▶ [RECORDS TO USE]
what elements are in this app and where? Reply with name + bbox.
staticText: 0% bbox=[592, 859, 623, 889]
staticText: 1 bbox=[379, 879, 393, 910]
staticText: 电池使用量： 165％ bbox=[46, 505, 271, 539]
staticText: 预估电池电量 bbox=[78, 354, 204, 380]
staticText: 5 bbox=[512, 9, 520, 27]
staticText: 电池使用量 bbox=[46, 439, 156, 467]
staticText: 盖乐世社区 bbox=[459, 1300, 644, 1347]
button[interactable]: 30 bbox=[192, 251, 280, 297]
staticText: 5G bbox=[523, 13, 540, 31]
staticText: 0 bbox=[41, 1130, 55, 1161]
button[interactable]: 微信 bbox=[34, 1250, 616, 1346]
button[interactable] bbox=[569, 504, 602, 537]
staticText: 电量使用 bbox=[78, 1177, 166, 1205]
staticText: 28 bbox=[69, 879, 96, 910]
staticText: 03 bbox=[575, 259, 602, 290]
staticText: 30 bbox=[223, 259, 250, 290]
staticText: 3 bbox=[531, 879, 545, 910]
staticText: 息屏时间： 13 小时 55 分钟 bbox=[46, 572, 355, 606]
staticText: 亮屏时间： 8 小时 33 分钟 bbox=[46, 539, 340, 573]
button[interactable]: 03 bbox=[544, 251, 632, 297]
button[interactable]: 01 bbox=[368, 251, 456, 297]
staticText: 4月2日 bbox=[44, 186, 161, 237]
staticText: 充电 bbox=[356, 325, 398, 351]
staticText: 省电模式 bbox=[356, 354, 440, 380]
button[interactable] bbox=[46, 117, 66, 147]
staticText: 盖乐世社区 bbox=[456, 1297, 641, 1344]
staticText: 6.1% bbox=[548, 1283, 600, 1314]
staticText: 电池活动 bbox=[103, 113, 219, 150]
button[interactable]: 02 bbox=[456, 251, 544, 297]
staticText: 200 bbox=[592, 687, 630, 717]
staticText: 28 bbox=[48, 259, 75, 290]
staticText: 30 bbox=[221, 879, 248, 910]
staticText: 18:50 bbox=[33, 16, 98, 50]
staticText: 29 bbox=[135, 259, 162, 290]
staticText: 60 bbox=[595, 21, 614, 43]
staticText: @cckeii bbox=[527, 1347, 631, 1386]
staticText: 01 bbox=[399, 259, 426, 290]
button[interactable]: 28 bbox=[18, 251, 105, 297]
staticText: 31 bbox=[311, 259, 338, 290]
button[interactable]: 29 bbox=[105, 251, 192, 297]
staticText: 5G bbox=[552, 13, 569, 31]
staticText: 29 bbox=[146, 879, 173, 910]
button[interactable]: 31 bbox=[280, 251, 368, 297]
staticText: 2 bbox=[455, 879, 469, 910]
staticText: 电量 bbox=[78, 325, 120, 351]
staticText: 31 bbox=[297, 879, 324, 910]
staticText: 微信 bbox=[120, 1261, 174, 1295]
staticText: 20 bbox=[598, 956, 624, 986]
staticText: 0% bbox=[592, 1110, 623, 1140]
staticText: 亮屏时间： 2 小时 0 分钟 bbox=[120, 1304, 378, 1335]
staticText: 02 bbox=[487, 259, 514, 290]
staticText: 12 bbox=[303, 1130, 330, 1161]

▶ [WHAT THE EXERCISE ASKS] Return from the data every line that holds "盖乐世社区".

▶ [OUTPUT FOR THIS EXERCISE]
staticText: 盖乐世社区 bbox=[459, 1300, 644, 1347]
staticText: 盖乐世社区 bbox=[456, 1297, 641, 1344]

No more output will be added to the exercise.